Verifying Backfill Execution
- After execution, verify data integrity by:
- Checking PG Admin for new tables (e.g.,
green_trip_data
andgreen_trip_data_staging
). - Ensuring all 12 months of data have been processed correctly.
- Validating the row count (e.g., ~6 million rows for 2019).
- Confirming unique row IDs exist despite some missing vendor IDs.
- Checking PG Admin for new tables (e.g.,
Future Enhancements
-
Automating pipelines further:
- Using schedules to process new data as it arrives.
- Running backfills dynamically to fill in historical data.

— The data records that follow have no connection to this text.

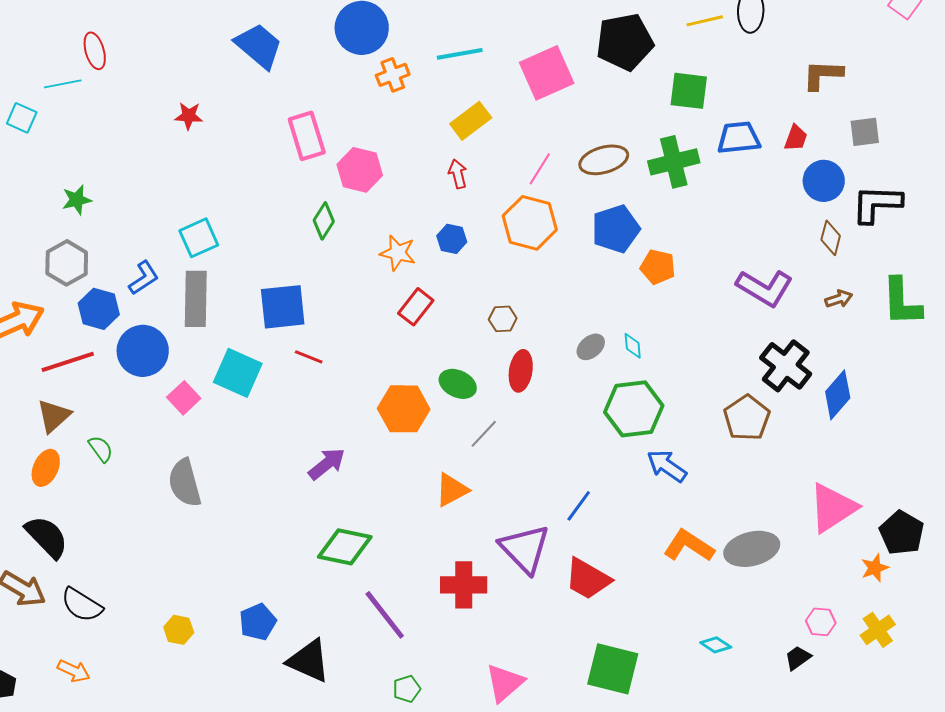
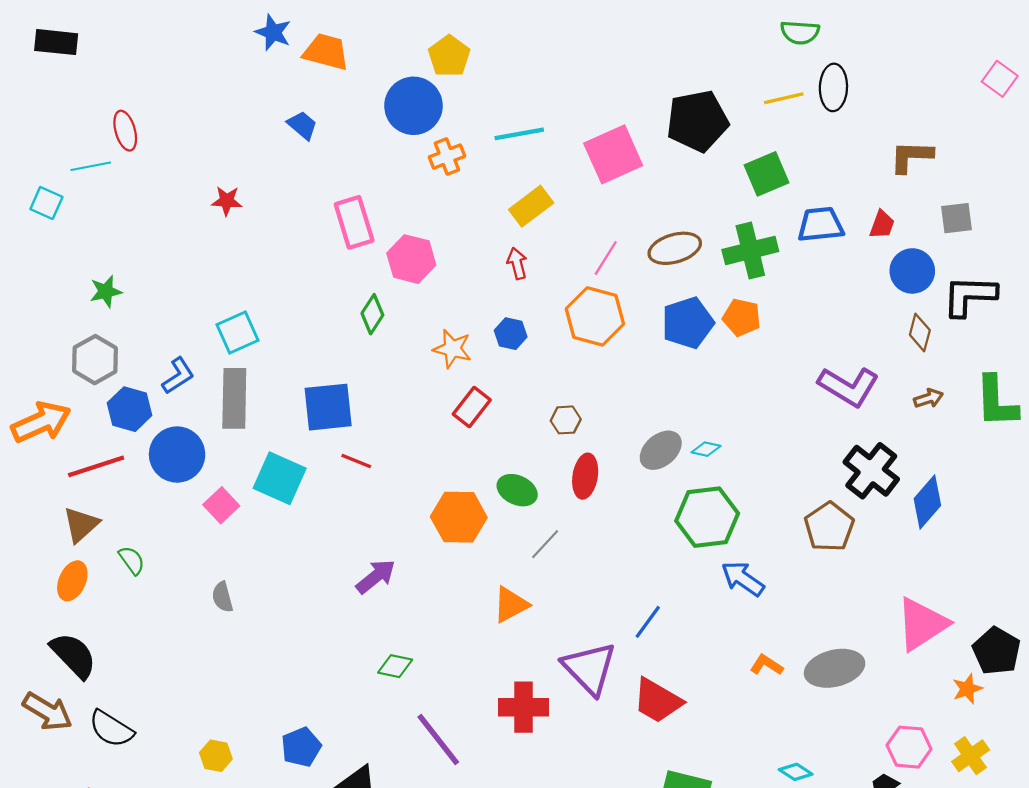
blue trapezoid: (259, 46) -> (302, 125), size x0.6
green square: (689, 91) -> (767, 174), turned -30
orange pentagon: (658, 267) -> (742, 317), moved
cyan diamond: (633, 346) -> (706, 449), turned -72
gray ellipse: (591, 347) -> (661, 450), size x1.4
gray semicircle: (185, 483) -> (222, 597), size x0.6
orange L-shape: (689, 546) -> (767, 665), size x0.6
green diamond: (345, 547) -> (395, 666), size x0.6
pink hexagon: (821, 622) -> (909, 747), size x1.4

- Integrating DBT (Data Build Tool) with Postgres to improve workflow automation.
- Upcoming lessons will focus on enhancing the efficiency and scalability of these automated workflows.
Conclusion
- Kestra scheduling and backfills help automate data pipelines effectively.
- Triggers allow data ingestion without manual intervention.
- Backfills help populate missing historical data.
- Proper concurrency management prevents conflicts in data processing.
- Future improvements will involve DBT integration and more robust automation techniques.